A Defensoria Pública do Estado do Pará manifestou repúdio, nesta terça-feira (14), aos atos de violência praticados contra um homem em situação de rua, agredido com uma arma de choque por um estudante universitário em Belém. Em nota, o órgão classificou a conduta como marcada por “crueldade, desumanização e absoluto desprezo à dignidade humana”.
Segundo a Defensoria, a atuação institucional ocorrerá em duas frentes: o monitoramento do caso e a prestação de auxílio à vítima. “A Defensoria Pública do Pará atuará no acompanhamento das investigações acerca da responsabilização criminal, bem como na assistência jurídica à vítima, assegurando a adoção das medidas cabíveis para reparação dos danos sofridos”, informou.

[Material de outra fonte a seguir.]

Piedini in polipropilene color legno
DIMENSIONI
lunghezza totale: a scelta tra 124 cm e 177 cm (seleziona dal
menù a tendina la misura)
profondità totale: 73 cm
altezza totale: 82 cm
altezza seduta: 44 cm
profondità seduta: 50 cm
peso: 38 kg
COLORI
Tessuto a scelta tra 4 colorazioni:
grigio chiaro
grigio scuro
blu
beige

O órgão também destacou que está em contato com a unidade de acolhimento onde a vítima está sendo assistida. “A Defensoria Pública está em contato com a casa de acolhimento onde a vítima se encontra, a fim de avaliar, com responsabilidade e sensibilidade, qual a abordagem mais adequada diante das notícias de sofrimento mental”, diz o comunicado.
Ainda conforme a nota, a atuação será conduzida com cautela. “A atuação será conduzida observando prioritariamente a proteção da vítima e o seu direito de não ser novamente exposta ou violentada pela superexposição pública”, reforçou a instituição.
A Defensoria também ressaltou que, por meio do Núcleo de Defesa dos Direitos Humanos e Ações Estratégicas (NDDH), realiza trabalho contínuo na promoção e defesa dos direitos humanos. “O Núcleo conta com equipe multiprofissional, com atuação de psicólogos, assistentes sociais e pedagogos, garantindo assistência jurídica integral aos legalmente necessitados”, afirmou.
Por fim, o órgão enfatizou o papel dos direitos humanos. “Os direitos humanos são garantias fundamentais, inalienáveis e universais que protegem a dignidade de todas as pessoas”, concluiu.